(Saved data entries)
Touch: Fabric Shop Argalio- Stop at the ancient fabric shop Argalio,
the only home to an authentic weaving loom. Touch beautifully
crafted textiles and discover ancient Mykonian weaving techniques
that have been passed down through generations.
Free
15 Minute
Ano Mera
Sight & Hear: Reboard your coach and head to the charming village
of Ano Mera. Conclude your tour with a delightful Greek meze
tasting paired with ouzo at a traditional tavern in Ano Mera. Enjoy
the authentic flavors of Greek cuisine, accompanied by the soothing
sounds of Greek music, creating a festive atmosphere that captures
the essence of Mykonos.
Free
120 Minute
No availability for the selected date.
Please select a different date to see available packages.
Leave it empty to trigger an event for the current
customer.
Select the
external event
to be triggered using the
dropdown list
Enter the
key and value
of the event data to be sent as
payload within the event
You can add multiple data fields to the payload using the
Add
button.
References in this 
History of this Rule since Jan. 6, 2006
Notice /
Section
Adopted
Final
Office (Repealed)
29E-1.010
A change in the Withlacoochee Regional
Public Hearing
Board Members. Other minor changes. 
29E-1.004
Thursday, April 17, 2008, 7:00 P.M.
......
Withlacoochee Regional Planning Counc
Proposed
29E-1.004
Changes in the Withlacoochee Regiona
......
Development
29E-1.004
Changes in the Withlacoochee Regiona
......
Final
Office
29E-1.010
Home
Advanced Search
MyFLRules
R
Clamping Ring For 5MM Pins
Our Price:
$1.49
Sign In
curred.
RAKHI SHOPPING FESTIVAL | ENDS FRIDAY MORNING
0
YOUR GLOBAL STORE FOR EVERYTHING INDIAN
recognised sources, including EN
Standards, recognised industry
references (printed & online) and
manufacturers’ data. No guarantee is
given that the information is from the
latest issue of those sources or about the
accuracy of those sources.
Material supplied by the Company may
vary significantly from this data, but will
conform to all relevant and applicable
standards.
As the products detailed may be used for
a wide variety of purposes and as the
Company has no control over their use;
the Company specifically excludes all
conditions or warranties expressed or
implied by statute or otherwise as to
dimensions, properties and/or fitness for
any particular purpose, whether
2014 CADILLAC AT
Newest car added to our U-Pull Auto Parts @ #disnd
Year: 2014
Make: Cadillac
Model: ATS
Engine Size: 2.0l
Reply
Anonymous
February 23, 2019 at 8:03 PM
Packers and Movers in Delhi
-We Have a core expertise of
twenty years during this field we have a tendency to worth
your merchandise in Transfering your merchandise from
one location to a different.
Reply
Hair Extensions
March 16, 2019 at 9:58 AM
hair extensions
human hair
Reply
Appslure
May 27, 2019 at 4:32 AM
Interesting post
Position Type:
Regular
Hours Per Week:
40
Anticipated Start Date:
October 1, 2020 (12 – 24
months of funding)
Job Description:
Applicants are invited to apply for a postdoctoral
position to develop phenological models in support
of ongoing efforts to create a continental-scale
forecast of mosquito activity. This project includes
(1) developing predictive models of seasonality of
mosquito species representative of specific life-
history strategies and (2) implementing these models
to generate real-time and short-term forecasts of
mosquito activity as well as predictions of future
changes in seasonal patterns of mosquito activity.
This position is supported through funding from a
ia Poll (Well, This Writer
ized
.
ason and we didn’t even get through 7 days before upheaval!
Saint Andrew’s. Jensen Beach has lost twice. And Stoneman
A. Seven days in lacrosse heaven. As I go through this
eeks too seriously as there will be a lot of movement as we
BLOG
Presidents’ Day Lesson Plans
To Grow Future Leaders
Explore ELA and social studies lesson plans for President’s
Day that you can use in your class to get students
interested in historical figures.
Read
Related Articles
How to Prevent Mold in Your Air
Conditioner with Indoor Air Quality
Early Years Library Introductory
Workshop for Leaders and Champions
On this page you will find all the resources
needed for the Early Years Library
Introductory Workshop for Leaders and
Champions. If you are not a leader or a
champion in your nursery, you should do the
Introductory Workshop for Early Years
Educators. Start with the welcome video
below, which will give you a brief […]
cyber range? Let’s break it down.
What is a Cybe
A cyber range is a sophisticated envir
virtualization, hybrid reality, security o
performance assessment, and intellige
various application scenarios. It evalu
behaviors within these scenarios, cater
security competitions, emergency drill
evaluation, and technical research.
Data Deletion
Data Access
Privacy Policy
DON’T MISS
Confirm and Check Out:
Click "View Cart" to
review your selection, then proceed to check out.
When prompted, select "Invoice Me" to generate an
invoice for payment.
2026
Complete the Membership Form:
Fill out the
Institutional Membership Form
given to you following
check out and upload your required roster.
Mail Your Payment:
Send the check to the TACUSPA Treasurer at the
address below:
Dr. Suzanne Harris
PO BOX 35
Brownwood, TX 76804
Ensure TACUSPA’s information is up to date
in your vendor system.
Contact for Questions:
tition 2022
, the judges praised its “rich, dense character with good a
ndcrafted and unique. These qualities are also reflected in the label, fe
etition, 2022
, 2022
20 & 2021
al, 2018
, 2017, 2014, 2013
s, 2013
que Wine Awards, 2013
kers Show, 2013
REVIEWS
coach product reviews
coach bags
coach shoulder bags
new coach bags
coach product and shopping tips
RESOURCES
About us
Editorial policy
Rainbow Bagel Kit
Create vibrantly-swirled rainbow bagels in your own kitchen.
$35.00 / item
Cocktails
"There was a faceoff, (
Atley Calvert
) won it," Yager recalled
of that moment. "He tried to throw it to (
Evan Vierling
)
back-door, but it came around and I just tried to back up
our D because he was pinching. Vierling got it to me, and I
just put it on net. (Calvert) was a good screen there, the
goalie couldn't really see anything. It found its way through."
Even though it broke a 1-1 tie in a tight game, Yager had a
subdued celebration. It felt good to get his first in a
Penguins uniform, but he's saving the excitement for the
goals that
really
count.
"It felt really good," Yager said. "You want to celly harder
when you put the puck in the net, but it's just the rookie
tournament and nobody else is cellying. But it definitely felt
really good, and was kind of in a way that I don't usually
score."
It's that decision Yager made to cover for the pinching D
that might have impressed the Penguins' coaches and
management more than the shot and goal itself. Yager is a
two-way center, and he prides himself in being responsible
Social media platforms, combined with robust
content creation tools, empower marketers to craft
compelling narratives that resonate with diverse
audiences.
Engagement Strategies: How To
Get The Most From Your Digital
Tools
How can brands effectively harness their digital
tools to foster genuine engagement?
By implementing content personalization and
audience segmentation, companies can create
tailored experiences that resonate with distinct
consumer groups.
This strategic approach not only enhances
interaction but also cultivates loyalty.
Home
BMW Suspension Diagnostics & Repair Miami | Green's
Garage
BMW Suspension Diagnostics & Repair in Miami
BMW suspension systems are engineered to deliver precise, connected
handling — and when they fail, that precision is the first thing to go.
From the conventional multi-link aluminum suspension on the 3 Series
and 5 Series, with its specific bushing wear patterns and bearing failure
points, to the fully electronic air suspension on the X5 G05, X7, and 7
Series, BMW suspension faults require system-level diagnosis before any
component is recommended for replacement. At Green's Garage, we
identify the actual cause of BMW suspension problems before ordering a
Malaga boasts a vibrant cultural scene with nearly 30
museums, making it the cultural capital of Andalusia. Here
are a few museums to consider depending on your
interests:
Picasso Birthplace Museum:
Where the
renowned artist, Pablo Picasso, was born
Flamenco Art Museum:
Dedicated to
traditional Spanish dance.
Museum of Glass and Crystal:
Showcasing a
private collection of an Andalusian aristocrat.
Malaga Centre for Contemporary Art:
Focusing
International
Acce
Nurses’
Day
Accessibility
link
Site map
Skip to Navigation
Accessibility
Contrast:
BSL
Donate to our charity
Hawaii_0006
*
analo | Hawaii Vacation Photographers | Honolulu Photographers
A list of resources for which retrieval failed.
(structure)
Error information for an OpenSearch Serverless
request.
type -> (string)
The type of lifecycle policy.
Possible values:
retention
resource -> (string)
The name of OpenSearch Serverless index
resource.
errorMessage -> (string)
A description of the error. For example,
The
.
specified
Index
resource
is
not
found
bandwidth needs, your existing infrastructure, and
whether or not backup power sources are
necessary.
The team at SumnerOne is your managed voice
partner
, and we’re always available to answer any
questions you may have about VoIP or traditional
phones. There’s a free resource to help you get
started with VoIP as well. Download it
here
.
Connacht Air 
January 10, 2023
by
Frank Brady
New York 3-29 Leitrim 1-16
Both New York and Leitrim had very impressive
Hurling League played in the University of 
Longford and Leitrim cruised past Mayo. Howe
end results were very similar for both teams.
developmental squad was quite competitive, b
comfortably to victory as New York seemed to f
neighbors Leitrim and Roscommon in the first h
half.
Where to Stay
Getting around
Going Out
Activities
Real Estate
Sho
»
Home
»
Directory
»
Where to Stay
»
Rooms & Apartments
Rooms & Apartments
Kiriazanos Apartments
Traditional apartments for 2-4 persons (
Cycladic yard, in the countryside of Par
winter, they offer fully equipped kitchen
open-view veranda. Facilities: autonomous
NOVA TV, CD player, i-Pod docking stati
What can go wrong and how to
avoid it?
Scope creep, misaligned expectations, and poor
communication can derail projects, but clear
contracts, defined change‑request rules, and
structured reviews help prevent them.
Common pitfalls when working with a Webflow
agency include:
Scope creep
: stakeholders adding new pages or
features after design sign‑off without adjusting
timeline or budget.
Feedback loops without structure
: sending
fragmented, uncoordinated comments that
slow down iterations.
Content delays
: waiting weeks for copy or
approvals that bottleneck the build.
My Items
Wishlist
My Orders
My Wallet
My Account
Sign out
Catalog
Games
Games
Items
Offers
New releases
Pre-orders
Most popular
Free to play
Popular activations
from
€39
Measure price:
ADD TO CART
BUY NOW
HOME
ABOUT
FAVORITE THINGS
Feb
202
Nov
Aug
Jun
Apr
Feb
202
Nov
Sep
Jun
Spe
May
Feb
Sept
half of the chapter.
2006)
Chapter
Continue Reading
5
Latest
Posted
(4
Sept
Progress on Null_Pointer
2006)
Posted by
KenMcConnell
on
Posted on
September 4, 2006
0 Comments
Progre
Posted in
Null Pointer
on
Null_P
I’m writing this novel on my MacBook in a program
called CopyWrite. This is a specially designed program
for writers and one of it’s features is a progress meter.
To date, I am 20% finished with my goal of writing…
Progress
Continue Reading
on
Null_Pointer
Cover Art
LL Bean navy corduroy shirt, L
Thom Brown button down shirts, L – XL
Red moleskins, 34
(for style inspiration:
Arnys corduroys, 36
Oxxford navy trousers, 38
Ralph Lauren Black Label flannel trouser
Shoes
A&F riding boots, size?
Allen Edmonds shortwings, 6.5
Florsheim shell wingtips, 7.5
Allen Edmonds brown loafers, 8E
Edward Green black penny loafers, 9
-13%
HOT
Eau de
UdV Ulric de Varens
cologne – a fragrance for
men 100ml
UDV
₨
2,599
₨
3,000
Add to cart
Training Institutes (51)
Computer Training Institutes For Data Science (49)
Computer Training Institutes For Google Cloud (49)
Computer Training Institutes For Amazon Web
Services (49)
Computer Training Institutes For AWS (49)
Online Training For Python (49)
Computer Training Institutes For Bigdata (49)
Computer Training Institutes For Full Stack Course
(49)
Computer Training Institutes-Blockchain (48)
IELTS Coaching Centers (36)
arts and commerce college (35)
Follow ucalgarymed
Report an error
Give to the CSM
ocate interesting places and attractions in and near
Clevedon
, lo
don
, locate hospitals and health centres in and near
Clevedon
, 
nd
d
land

TASK GOAL:
Please make an exact copy of the lines above from the line with "and 5 Series, with" through the line with "Malaga boasts a", both ends included.

RESULT OF THIS TASK:
and 5 Series, with its specific bushing wear patterns and bearing failure
points, to the fully electronic air suspension on the X5 G05, X7, and 7
Series, BMW suspension faults require system-level diagnosis before any
component is recommended for replacement. At Green's Garage, we
identify the actual cause of BMW suspension problems before ordering a
Malaga boasts a vibrant cultural scene with nearly 30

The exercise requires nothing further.